Ten years ago, pension funds and life insurance companies were not particularly engaged in the environment. As a result, early movers like Hermes and Prudential Property Investment Managers enjoyed a significant profile for their pioneering approaches to responsible property investment, involving the integration of environmental and social practices into mainstream property processes.

But now, sensitised by the most severe recession in memory, institutions are more reluctant than ever to expose themselves to risks they cannot quantify or predict. They need tools that enable them to understand the sustainability risks of their real estate investments, and to future-proof their assets to ensure they retain value in a low carbon economy. Understanding this helps all parts of the supply chain deliver a more sustainable and, crucially, valuable building.

When investors consider new properties for their portfolios, initial risk assessments look at issues that might increase the insurance liability or tax burden of the building in five or 10 years, such as the flood risk for the building and its surrounding infrastructure. Assuming the building passes these tests, the next steps would form part of an extended due diligence process, and look in more detail at the building fabric and services.

Investors who believe the market will favour sustainable buildings claim the cost of improvements now will be outweighed by the cost of retaining poor performers

Julie Hirigoyen

Those investors concerned about the obsolescence of poorly performing buildings in a low carbon economy are prepared to go one step further. They commission a detailed energy assessment of the building to understand its carbon abatement potential, and to plot the capital expenditure required to bring it within a specified performance threshold. Their reason for undertaking such a survey preacquisition is, of course, to reflect forecast capital expenditure in price negotiations.

In the management of their portfolios, institutions wish to understand the risk profile of their different funds. Our sustainability risk mapping work with investors suggests many of the risks which might become acute in the next decade are not necessarily being captured by typical fund management practices. For instance, in 2008, more than 40% of the 1500 properties analysed were found to be at risk of contagion flooding; only 10% had smart or zoned lighting systems; only 5% had any water conservation devices installed; and 15% had no natural ventilation whatsoever.

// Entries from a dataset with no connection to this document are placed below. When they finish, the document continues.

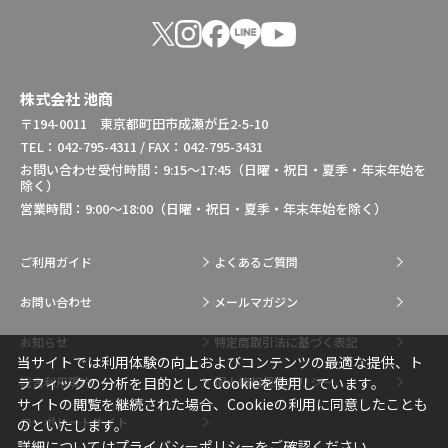
株式会社 池商
〒194-0011 東京都町田市成瀬が丘2-5-10
TEL：042-795-4311 / FAX：042-795-3431
お問い合わせ受付時間：9:15～17:45（日曜・祝日・夏季・年末年始を
除く）
営業時間：9:00～18:00（日曜・祝日・夏季・年末年始を除く）
ご利用ガイド
よくあるご質問
お問い合わせ
メールマガジン
お知らせ
特定商取引法に基づく表記
当サイトでは利用体験の向上およびコンテンツの最適な提供、ト
総合利用規約
個人情報保護ポリシー
ラフィックの分析を目的としてCookieを使用しています。
サイトの閲覧を継続された場合、Cookieの利用に同意したことも
コーポレートサイト
のといたします。
詳細については
プライバシーポリシー
をご確認ください。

Institutions that profile such risks on a regular basis are using the results to feed into asset allocation decisions and transactions strategy, and are integrating the lessons into future asset management plans and fund management principles. They are also looking to engage more proactively with their tenants through occupational strategies and green leases.

In a credit- and a resource-constrained economy, it might be sensible to assume that investors will, in coming years, give more attention to refurbishment rather than new development. Indeed, we are being asked to apply complex cost-benefit analysis tools to evaluate the net present value of sustainability improvements that might be made to Class A buildings in investor portfolios. Investors who believe a two-tier market will rapidly emerge in favour of those buildings that demonstrate a strong sustainability performance claim that the cost of improvements today will be outweighed by the cost of retaining underperforming assets in the future.

Such trends are a strong indication that institutions equate responsible property investment with financial returns. Whether through reducing void rates, minimising running costs, or improving capital values, the perception of a rapidly growing number of institutions is that sustainable practices will ultimately improve the long-term value of their funds. And that’s good news for everyone who believes sustainable building should be the norm, not the exception.